# Never Underestimate a dog at any age.



## Chris Michalek (Feb 13, 2008)

We did bite work with my Mal pup for the first time since Dec 14th. He's 7mo old now and hasn't seen the helper since mid Dec. So we're out on the field, I'm playing post and the helper walks up on the dog cold, Stared him in the face and WHAM.... got bit in the face. :twisted: Nobody was expecting that. 

I like these Malinois and wish I had been into them 15 years ago. I think he's going to be a pretty serious dog. Already he doesn't give a shit about the sleeve or the pillow. If you're going to act aggressive toward him, he's gonna bite you where he can. I'm proud of the little guy. 8)

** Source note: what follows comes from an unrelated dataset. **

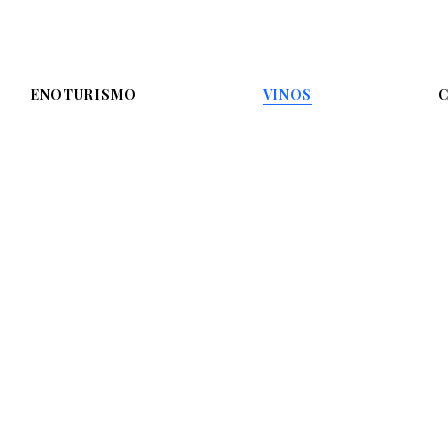
ENOTURISMO
VINOS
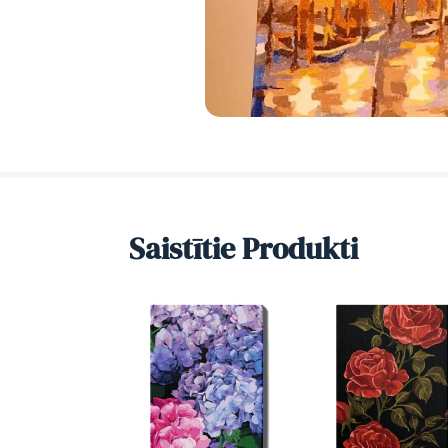
Saistītie Produkti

The point is, be careful because you could get chomped in the face too.


----------



## Gerry Grimwood (Apr 2, 2007)

http://www.workingdogforum.com/vBulletin/f23/kottorps-frippie-tom-ps-son-10413/ Did you just read this post ?? :razz:


----------



## Chris Michalek (Feb 13, 2008)

Gerry Grimwood said:


> http://www.workingdogforum.com/vBulletin/f23/kottorps-frippie-tom-ps-son-10413/ Did you just read this post ?? :razz:



No, what happened? I can't see the vid. Face bite?


----------



## Gerry Grimwood (Apr 2, 2007)

It looked more like a hit, right in the face though.


----------



## Mike Scheiber (Feb 17, 2008)

If I held my dog like that ass hat did my helper/club would kick my ass all the way to my car.
Stupid training is entertaining though.
I see Emilio is again off to band camp I will miss his stupid vids and mentality.


----------



## Julie Blanding (Mar 12, 2008)

Mike: I agree. 

Chris: Yeah, the helper got bit in the face. The handler let the dog move forward while extending his arm and then took a few small steps towards the helper. :-o

Julie


----------



## Chris Michalek (Feb 13, 2008)

Julie Blanding said:


> Mike: I agree.
> 
> Chris: Yeah, the helper got bit in the face. The handler let the dog move forward while extending his arm and then took a few small steps towards the helper. :-o
> 
> Julie



That's not what happened in my case. I was not the issue and the others that were there confirmed it. Even the helper said it wasn't my fault. The training helper like to work in close to the dogs and has usually been quick enough to get out of the way before being bit. He walked in close to the dog with an aggressive demeanor and was going to run away when he saw the dog experience any pressure but the dog didn't so he got closer and closer and got bit before he could jet outta there.


----------